Parmi les prérogatives les plus puissantes de TRACFIN figure le droit d'opposition. Lorsqu'une déclaration de soupçon porte sur une opération qui n'a pas encore été exécutée, TRACFIN peut s'opposer à sa réalisation pendant un délai de dix jours ouvrables. Ce délai peut être prolongé par le président du tribunal judiciaire de Paris. Pendant cette période, l'opération est « gelée », ce qui donne le temps aux enquêteurs d'approfondir leur analyse et, si nécessaire, de saisir la justice.

Les retours d'information

TRACFIN fournit des retours d'information aux déclarants, sous différentes formes. Les retours individuels informent le professionnel de la suite donnée à sa déclaration (classement, transmission à la justice, etc.), sans révéler les détails de l'enquête. Les retours collectifs prennent la forme de publications thématiques — typologies de blanchiment, tendances observées, bonnes pratiques — qui aident les professionnels à affiner leur dispositif de détection.

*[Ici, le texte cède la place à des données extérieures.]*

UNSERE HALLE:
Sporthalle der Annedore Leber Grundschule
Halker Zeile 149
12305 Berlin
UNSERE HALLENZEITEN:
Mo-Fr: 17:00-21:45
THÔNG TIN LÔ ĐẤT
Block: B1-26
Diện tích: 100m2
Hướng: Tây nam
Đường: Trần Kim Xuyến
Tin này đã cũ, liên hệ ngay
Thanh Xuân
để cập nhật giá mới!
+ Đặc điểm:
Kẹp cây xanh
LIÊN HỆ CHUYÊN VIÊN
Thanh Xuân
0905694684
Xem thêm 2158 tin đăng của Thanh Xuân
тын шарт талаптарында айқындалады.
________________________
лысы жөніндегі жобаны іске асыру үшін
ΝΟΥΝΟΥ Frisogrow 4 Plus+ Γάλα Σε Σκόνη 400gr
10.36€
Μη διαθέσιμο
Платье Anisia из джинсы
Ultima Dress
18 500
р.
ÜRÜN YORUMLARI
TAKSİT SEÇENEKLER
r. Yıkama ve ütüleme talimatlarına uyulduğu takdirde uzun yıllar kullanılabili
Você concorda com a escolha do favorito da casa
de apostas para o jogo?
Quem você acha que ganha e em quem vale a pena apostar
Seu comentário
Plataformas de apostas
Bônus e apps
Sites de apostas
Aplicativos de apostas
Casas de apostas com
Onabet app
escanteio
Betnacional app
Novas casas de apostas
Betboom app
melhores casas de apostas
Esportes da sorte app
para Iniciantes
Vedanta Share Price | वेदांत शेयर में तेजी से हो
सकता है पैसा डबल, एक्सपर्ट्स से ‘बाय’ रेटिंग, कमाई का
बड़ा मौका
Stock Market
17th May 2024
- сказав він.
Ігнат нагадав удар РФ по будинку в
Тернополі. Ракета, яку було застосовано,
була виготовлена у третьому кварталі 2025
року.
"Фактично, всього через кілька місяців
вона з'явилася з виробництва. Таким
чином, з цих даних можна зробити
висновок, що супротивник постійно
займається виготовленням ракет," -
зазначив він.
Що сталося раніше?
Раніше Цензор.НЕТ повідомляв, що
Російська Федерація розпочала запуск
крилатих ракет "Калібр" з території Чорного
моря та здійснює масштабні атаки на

Le rapport annuel d'activité de TRACFIN, publié chaque année, est une source d'information précieuse sur l'état de la menace et l'efficacité du dispositif.

Les erreurs à éviter

Plusieurs erreurs récurrentes sont observées chez les déclarants. L'excès de prudence, qui consiste à déclarer tout et n'importe quoi pour « se couvrir », nuit à l'efficacité du système en noyant les signaux pertinents sous un flot de déclarations inexploitables. À l'inverse, le défaut de déclaration, motivé par la peur de perdre un client ou par une méconnaissance des obligations, expose le professionnel à de lourdes sanctions. La déclaration tardive, effectuée bien après la détection de l'anomalie, réduit considérablement les chances de bloquer l'opération. Enfin, la déclaration incomplète, qui ne contient pas suffisamment d'éléments d'analyse ou de pièces justificatives, limite la capacité de TRACFIN à traiter efficacement le signalement.

Conclusion

TRACFIN est un maillon essentiel du dispositif LCB-FT français. La déclaration de soupçon n'est pas une simple formalité administrative : c'est un acte de vigilance qui contribue concrètement à la protection du système financier et à la lutte contre la criminalité. Chaque professionnel assujetti doit maîtriser les conditions et les modalités de cette déclaration pour remplir pleinement son rôle de sentinelle.


Cet article a été rédigé à titre informatif. Pour toute question sur vos obligations déclaratives, consultez les lignes directrices publiées par TRACFIN ou un professionnel du droit.